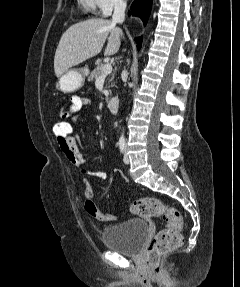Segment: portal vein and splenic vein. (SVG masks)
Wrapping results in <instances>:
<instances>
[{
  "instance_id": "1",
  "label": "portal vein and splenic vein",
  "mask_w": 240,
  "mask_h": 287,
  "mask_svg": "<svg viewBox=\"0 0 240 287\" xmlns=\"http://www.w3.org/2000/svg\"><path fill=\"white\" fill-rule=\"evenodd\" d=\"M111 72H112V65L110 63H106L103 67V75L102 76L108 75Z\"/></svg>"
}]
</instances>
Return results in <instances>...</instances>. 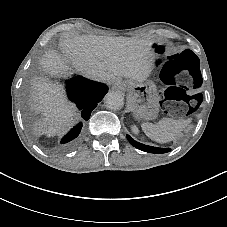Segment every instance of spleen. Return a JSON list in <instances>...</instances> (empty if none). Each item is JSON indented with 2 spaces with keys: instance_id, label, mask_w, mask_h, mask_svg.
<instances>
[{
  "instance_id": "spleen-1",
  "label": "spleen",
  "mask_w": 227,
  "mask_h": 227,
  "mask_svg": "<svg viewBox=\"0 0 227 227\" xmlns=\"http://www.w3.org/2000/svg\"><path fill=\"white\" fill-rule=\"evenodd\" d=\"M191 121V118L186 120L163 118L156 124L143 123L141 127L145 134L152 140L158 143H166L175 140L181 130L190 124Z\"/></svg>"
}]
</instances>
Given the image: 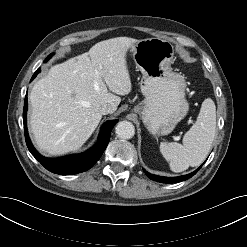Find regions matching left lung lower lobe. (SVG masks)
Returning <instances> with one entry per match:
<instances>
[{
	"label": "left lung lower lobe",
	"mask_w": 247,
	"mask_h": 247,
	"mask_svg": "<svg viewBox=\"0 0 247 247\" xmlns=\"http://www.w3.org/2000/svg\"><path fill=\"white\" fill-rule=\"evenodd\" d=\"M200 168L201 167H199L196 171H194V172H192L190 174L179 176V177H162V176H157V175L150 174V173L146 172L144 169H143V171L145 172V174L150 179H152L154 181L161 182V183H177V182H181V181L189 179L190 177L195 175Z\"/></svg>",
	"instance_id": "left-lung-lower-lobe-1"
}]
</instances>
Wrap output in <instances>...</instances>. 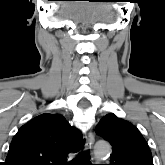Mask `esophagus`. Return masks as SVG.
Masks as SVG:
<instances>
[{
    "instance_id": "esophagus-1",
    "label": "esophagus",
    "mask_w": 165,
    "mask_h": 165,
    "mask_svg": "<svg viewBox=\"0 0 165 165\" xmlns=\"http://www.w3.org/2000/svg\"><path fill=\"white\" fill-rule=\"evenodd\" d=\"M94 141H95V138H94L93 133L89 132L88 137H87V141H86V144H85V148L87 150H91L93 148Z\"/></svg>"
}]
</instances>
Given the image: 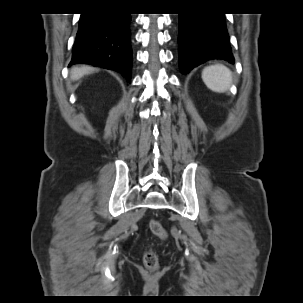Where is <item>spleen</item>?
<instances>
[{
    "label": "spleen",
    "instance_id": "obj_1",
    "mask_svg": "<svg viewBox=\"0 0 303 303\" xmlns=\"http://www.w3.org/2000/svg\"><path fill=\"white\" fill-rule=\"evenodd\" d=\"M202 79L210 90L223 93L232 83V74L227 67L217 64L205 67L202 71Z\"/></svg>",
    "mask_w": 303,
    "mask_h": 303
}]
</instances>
——————————
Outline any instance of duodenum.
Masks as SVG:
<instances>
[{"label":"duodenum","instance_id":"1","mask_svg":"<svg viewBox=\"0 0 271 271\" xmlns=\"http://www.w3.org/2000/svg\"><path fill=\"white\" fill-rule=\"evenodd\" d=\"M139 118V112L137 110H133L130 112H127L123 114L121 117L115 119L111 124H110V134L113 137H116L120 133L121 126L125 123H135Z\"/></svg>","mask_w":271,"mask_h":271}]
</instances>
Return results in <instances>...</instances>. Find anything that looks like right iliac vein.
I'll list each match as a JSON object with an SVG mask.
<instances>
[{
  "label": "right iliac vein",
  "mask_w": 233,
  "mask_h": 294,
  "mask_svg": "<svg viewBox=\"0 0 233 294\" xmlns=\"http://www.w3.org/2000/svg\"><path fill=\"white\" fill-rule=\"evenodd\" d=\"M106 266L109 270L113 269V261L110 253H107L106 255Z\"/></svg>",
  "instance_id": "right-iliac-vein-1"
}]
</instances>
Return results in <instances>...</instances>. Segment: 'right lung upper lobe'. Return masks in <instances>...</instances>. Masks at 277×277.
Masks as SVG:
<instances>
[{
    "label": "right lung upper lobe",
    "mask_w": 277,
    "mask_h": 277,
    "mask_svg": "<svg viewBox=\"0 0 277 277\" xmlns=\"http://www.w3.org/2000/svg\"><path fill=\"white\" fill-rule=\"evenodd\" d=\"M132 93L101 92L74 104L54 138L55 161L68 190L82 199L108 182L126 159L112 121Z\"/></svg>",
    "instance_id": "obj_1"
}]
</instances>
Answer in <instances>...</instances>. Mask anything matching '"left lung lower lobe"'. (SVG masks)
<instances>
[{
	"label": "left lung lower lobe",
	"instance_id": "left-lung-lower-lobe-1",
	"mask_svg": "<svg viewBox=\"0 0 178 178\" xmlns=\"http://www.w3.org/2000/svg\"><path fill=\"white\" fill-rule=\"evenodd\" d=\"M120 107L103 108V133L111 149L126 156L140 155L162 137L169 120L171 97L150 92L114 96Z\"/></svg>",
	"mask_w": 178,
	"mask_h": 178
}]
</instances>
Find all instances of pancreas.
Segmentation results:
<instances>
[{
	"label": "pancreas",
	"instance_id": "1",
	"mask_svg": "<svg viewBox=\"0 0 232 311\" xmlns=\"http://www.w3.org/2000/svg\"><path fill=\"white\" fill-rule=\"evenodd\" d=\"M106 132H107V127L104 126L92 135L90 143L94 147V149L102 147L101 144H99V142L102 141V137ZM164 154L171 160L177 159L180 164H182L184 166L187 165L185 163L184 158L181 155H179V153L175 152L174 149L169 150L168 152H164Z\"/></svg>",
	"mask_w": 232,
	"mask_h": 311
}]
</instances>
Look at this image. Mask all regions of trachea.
——————————
■ Problem: All lines above from the line with "Answer in <instances>...</instances>." through the line with "Look at this", both included, are to be set down exactly, with nothing else.

■ Answer to this problem:
Answer in <instances>...</instances>. Mask anything matching '"left lung lower lobe"'. (SVG masks)
<instances>
[{
	"label": "left lung lower lobe",
	"instance_id": "left-lung-lower-lobe-1",
	"mask_svg": "<svg viewBox=\"0 0 178 178\" xmlns=\"http://www.w3.org/2000/svg\"><path fill=\"white\" fill-rule=\"evenodd\" d=\"M120 107L103 108V133L111 149L126 156L140 155L162 137L169 120L171 97L150 92L114 96Z\"/></svg>",
	"mask_w": 178,
	"mask_h": 178
}]
</instances>
Find all instances of pancreas.
Segmentation results:
<instances>
[{
	"label": "pancreas",
	"instance_id": "1",
	"mask_svg": "<svg viewBox=\"0 0 232 311\" xmlns=\"http://www.w3.org/2000/svg\"><path fill=\"white\" fill-rule=\"evenodd\" d=\"M106 132H107V127L104 126L92 135L90 143L94 147V149L102 147L101 144H99V142L102 141V137ZM164 154L171 160L177 159L180 164H182L184 166L187 165L185 163L184 158L181 155H179V153L175 152L174 149L169 150L168 152H164Z\"/></svg>",
	"mask_w": 232,
	"mask_h": 311
}]
</instances>
Look at this image. Mask all regions of trachea.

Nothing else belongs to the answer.